Task description
Each line below either holds the string "юридической" or doesn't. Count those that do and give only the number.

[Records from a collection]

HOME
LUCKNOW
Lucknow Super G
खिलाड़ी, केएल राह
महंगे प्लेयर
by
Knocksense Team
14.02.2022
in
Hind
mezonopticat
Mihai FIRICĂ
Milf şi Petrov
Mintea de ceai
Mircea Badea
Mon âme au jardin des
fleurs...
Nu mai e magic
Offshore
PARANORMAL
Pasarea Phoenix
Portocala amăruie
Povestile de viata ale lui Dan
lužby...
--
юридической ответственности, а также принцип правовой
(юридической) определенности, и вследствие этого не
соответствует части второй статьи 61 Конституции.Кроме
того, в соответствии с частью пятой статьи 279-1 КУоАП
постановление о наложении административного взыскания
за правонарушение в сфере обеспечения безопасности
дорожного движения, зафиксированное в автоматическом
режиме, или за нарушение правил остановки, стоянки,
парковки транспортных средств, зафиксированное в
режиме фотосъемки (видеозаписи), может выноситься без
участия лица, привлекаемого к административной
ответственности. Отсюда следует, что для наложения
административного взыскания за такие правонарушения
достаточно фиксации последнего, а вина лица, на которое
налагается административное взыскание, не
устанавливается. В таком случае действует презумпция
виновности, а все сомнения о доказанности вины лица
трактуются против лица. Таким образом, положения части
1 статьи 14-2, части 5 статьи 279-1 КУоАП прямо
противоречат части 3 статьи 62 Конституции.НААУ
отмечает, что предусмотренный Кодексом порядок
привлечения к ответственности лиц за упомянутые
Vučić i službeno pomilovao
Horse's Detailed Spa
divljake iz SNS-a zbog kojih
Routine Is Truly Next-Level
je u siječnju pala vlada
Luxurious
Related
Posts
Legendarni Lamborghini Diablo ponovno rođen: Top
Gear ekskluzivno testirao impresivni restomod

Your response
2